The sun shines brightly on South Africa for most of the year, providing the ideal setting for the predicted growth of the photovoltaic energy market in the country.
The region is considered a potential high-growth area and according to a study conducted by Pew Charitable Trusts, a US-based research authority, South Africa is a cornerstone of clean energy development for the entire African continent.
However, an important factor in whether or not regional projects go ahead and reach their expected rate of growth is whether they are considered “bankable” – or assured of bringing in a profit.
There has been an increased demand for solar photovoltaic energy in the local market. Last year there was a 20 000 percent annual increase in spending on clean energy to about $5.5 billion (R54bn), with $4.3bn going to solar power. In the South African market, where electricity costs are already very high, there is an increasing need for solar energy, and we expect the market to grow significantly.
The global market, as well as companies that are operating in South Africa, must show they are in a position to get economically solid projects up and running. Only those that have their costs under control and are considered bankable will be able to profit from the expected growth in the business of sunshine.

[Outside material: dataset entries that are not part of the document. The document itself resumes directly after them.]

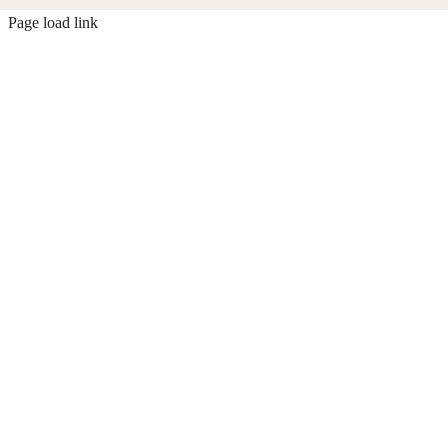
Page load link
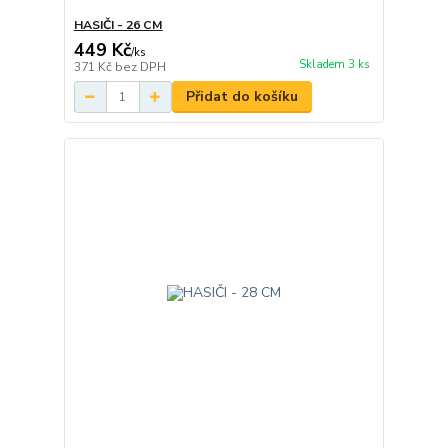
HASIČI - 26 CM
449 Kč
/
ks
Skladem 3 ks
371 Kč
bez DPH
Přidat do košíku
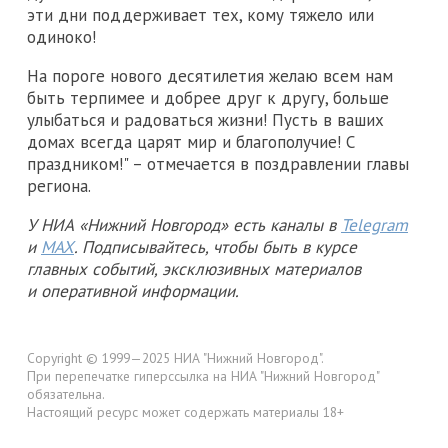
эти дни поддерживает тех, кому тяжело или
одиноко!
На пороге нового десятилетия желаю всем нам
быть терпимее и добрее друг к другу, больше
улыбаться и радоваться жизни! Пусть в ваших
домах всегда царят мир и благополучие! С
праздником!" – отмечается в поздравлении главы
региона.
У НИА «Нижний Новгород» есть каналы в
Telegram
и
MAX
. Подписывайтесь, чтобы быть в курсе
главных событий, эксклюзивных материалов
и оперативной информации.
Copyright © 1999—2025 НИА "Нижний Новгород".
При перепечатке гиперссылка на НИА "Нижний Новгород"
обязательна.
Настоящий ресурс может содержать материалы 18+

Since the financial crisis, banks have become even stricter when granting finance and allocating credit. In order to guarantee security and return, borrowers must be able to show that investment and operating costs can be financed and that revenues add up. Yield estimates alone are insufficient for investors. This is why, in the institutional sector, it is bankability that is the central criteria in the ability to attain bank financing for projects.
Decisions are made as to whether a company has sufficient external capital for its projects. In addition, the banks will check the profitability and cash flow against set equity ratios.
By means of profitability calculations, yields and costs will be analysed, particularly the discounted procurement and installation costs. Furthermore, the ongoing operating costs, made up of management and operating expenses, capital costs, interest charges and repayments, will be put under the microscope.
As a result, bankability is a yardstick for the attractiveness, financial feasibility, pricing and future expectations of photovoltaic projects. It affects project developers and component manufacturers to an equal extent.
As bankability is closely related to quality management, and because quality is a term relating to differentiation, bankability is something that can be actively managed by affected parties, particularly manufacturers.
Solar installations have a particularly long lifetime – about 25 years. For this reason, the quality of the components used and the long-term creditworthiness of the manufacturer are key deciding factors in project evaluation.
A certification from banks is far from a certainty for manufacturers, and the requirements in terms of actual market consolidation are likely to rise further.
Talesun Energy works closely with banks, insurers and re-insurers to ensure bankability. Our efforts help the financing of projects, not only on the yield side but also in supporting the evaluation process by the financial institutions.
In addition, the business has been assessed by Allianz Climate Solutions, the environmental division of global insurance company Allianz Group.
According to the assessments by Allianz Climate Solutions, the high level of automation at Talesun’s recently constructed production facility in China, together with the management team’s many years of expertise, have had a positive effect on the evaluation of Talesun’s bankability.
Arthur Chien is the chief executive of Talesun Energy, a leading supplier of solar energy solutions.